Where the line with "Image resolution: width=433, height=2576." appears below, start writing out lines exactly, and finish with the line with "Adam Duke Photography (40, 2445)", which is included; write out nothing else.

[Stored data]
··········
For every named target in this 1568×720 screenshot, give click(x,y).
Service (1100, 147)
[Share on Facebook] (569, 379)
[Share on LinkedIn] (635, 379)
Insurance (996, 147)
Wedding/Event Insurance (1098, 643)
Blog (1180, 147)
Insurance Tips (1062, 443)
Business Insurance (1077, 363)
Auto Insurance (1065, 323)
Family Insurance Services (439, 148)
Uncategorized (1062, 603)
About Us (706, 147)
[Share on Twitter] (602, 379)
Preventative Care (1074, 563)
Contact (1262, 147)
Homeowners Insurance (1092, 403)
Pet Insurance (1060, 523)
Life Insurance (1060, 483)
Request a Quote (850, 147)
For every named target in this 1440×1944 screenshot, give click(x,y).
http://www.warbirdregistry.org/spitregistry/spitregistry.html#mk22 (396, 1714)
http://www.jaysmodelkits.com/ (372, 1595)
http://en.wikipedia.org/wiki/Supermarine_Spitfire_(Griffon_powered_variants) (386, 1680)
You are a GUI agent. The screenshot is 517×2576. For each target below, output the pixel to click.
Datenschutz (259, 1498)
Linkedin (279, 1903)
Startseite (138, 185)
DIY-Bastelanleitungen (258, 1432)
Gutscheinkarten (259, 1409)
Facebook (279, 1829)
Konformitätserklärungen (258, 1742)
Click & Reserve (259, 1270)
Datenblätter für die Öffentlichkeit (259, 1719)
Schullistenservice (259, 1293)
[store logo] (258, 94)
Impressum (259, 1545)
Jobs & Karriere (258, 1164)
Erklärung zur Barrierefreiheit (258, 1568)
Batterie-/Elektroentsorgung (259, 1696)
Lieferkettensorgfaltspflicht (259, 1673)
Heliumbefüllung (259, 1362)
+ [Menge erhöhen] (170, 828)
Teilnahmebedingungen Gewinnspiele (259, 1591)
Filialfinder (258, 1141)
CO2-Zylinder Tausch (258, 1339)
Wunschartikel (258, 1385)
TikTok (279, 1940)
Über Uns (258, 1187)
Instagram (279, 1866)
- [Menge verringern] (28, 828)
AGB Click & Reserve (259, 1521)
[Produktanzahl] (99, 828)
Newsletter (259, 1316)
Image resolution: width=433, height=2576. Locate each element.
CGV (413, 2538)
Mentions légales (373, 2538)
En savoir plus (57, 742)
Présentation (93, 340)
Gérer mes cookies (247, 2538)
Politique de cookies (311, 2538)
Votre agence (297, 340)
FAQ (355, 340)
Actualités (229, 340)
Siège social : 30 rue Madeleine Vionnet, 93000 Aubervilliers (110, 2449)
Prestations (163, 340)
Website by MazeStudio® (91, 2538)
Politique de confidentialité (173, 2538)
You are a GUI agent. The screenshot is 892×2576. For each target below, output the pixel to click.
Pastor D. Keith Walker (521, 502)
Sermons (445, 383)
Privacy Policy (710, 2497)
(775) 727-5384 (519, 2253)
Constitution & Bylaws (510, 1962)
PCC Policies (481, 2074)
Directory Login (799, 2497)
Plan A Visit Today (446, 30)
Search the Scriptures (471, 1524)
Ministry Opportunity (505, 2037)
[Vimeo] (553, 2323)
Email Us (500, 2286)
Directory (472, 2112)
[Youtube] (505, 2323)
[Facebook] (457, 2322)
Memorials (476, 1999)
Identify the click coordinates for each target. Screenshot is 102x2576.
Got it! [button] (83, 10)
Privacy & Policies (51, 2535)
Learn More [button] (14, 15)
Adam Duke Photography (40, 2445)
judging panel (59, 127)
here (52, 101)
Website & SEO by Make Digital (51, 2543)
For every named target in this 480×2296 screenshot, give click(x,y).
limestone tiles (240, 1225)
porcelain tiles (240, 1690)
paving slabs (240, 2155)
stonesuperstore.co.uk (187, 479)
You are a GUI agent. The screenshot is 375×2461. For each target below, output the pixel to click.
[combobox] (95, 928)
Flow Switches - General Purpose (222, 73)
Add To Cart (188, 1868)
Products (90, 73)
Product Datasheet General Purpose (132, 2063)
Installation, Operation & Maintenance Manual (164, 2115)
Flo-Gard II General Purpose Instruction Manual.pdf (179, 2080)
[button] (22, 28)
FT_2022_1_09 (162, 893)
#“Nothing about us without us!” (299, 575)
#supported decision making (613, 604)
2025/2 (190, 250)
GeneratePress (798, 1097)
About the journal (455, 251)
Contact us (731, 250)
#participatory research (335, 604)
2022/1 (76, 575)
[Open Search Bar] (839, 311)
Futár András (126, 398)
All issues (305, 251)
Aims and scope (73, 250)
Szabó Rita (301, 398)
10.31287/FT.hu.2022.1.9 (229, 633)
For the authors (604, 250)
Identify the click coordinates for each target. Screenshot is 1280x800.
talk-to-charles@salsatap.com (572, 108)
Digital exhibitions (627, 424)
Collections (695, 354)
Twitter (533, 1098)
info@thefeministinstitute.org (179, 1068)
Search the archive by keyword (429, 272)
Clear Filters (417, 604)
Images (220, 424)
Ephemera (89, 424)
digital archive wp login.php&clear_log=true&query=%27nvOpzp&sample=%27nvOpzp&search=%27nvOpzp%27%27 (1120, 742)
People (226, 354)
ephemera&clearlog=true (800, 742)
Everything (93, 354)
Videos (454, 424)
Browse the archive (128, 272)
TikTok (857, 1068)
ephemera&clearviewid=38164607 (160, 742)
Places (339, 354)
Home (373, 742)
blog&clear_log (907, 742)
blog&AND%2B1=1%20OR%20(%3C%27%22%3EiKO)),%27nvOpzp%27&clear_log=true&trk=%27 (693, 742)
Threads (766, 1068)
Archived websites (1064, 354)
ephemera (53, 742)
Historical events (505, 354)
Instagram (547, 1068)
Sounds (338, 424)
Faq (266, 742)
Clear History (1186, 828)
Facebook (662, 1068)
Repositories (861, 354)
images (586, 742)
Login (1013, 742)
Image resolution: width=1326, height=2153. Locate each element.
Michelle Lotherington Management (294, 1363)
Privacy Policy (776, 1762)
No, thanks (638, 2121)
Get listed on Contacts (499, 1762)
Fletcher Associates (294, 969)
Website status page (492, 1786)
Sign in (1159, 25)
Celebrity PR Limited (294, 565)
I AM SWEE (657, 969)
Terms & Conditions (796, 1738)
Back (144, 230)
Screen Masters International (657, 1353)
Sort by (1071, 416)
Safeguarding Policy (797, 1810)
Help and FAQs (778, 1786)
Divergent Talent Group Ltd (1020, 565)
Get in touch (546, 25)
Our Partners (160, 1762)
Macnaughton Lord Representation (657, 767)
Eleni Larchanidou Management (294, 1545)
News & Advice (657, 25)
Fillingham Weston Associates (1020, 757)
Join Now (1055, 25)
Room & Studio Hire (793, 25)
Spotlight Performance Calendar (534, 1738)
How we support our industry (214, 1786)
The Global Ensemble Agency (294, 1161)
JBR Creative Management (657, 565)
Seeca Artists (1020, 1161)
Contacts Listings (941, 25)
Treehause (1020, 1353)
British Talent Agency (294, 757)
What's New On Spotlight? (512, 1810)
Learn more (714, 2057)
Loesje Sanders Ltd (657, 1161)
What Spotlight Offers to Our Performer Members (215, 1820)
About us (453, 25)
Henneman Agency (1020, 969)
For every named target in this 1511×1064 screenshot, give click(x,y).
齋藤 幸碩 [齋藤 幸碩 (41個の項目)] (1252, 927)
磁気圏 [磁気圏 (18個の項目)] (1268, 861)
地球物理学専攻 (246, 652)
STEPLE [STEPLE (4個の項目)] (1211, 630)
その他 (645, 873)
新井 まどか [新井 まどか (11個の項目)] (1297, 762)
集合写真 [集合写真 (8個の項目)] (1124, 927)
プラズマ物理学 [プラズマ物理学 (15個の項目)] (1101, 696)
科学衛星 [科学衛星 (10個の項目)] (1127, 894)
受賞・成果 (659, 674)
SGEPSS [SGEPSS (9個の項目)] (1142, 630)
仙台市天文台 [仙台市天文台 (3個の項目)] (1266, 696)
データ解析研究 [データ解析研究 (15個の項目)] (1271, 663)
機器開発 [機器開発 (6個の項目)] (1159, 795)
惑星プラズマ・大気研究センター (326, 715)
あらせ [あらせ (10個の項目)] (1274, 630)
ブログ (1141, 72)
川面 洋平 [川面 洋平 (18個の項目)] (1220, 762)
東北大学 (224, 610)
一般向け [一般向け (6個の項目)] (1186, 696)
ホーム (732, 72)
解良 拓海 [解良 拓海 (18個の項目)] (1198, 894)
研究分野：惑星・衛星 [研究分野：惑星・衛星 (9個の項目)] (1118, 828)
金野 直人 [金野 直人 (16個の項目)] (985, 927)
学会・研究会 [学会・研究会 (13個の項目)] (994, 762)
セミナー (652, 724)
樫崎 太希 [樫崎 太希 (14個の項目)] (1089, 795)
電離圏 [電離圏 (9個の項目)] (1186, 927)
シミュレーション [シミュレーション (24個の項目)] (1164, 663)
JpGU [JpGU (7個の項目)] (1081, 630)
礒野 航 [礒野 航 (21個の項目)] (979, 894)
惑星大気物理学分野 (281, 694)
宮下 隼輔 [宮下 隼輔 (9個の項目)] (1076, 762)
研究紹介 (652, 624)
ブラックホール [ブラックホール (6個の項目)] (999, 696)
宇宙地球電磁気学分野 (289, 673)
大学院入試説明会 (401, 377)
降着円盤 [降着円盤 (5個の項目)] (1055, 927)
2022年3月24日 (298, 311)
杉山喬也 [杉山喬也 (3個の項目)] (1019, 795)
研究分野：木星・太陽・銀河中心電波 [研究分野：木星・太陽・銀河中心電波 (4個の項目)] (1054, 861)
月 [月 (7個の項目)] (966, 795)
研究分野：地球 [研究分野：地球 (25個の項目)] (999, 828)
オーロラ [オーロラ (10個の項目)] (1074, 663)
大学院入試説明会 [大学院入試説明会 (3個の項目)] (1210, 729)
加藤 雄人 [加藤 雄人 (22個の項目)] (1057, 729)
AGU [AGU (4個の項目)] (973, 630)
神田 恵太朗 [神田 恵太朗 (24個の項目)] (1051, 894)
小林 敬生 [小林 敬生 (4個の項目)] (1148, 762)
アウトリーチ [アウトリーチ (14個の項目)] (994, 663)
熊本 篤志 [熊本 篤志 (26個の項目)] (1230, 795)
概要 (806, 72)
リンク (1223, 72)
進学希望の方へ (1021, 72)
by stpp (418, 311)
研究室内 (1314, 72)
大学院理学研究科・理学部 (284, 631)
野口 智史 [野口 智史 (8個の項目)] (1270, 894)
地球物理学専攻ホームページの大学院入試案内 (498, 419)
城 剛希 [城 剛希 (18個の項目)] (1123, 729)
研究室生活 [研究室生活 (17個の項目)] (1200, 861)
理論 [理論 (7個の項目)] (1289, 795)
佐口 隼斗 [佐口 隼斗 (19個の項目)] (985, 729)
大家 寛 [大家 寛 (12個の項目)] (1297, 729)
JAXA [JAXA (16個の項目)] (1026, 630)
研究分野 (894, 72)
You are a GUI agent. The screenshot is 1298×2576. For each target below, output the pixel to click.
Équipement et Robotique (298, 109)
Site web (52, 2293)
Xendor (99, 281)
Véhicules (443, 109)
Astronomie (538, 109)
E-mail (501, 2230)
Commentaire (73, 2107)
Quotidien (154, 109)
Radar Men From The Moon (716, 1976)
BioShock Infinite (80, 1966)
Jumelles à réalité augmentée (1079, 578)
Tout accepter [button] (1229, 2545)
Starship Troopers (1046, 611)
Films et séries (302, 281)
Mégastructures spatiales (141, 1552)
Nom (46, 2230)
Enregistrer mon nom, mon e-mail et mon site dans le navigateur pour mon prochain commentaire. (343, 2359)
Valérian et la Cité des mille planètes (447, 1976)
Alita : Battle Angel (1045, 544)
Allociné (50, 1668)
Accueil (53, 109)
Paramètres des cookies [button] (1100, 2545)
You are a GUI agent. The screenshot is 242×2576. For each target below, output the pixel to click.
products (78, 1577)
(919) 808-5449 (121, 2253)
··········
** Task solution **
Image resolution: width=433, height=2576. Locate each element.
CGV (413, 2538)
Mentions légales (373, 2538)
En savoir plus (57, 742)
Présentation (93, 340)
Gérer mes cookies (247, 2538)
Politique de cookies (311, 2538)
Votre agence (297, 340)
FAQ (355, 340)
Actualités (229, 340)
Siège social : 30 rue Madeleine Vionnet, 93000 Aubervilliers (110, 2449)
Prestations (163, 340)
Website by MazeStudio® (91, 2538)
Politique de confidentialité (173, 2538)
You are a GUI agent. The screenshot is 892×2576. For each target below, output the pixel to click.
Pastor D. Keith Walker (521, 502)
Sermons (445, 383)
Privacy Policy (710, 2497)
(775) 727-5384 (519, 2253)
Constitution & Bylaws (510, 1962)
PCC Policies (481, 2074)
Directory Login (799, 2497)
Plan A Visit Today (446, 30)
Search the Scriptures (471, 1524)
Ministry Opportunity (505, 2037)
[Vimeo] (553, 2323)
Email Us (500, 2286)
Directory (472, 2112)
[Youtube] (505, 2323)
[Facebook] (457, 2322)
Memorials (476, 1999)
Identify the click coordinates for each target. Screenshot is 102x2576.
Got it! [button] (83, 10)
Privacy & Policies (51, 2535)
Learn More [button] (14, 15)
Adam Duke Photography (40, 2445)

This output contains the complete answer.